[THE DATA Boundary: Start]

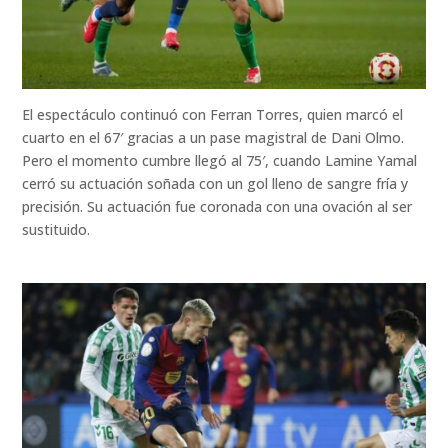
El espectáculo continuó con Ferran Torres, quien marcó el
cuarto en el 67′ gracias a un pase magistral de Dani Olmo.
Pero el momento cumbre llegó al 75′, cuando Lamine Yamal
cerró su actuación soñada con un gol lleno de sangre fría y
precisión. Su actuación fue coronada con una ovación al ser
sustituido.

[THE DATA Boundary: End]

# ASSIGNMENT
Give back each entry verbatim but drop its pictures.

# SOLVED EXERCISE
El espectáculo continuó con Ferran Torres, quien marcó el
cuarto en el 67′ gracias a un pase magistral de Dani Olmo.
Pero el momento cumbre llegó al 75′, cuando Lamine Yamal
cerró su actuación soñada con un gol lleno de sangre fría y
precisión. Su actuación fue coronada con una ovación al ser
sustituido.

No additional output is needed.